Transcribed page contents
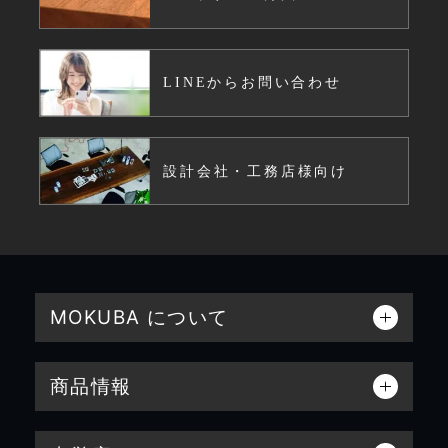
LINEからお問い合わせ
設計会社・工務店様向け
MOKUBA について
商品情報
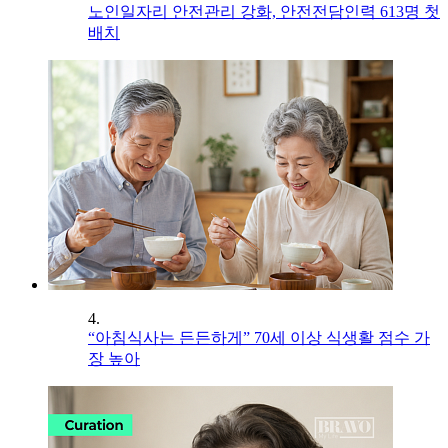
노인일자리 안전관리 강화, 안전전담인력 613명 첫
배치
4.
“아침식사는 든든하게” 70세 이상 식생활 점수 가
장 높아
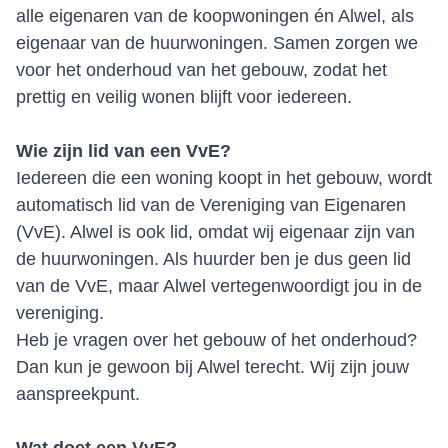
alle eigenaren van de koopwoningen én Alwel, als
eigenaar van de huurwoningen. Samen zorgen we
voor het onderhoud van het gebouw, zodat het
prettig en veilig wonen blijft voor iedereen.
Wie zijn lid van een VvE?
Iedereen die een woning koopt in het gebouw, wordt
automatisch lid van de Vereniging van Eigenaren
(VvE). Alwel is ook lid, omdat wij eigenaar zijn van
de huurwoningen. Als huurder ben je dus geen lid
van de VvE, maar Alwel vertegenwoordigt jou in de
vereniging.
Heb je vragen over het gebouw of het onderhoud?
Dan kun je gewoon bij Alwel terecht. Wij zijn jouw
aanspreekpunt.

* * *

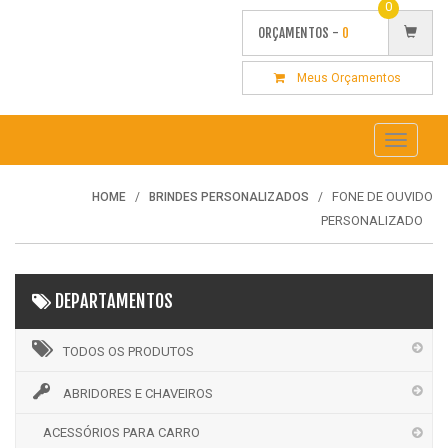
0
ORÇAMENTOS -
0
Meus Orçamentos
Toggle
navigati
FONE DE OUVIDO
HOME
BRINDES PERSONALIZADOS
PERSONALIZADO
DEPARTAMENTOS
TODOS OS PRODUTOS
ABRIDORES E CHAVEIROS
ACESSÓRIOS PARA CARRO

What you are asked to do »
Could you write out, exactly as they stand, only the lines above that begin at the line with "van de VvE, maar" and stop after the line with "aanspreekpunt."?

Your solution »
van de VvE, maar Alwel vertegenwoordigt jou in de
vereniging.
Heb je vragen over het gebouw of het onderhoud?
Dan kun je gewoon bij Alwel terecht. Wij zijn jouw
aanspreekpunt.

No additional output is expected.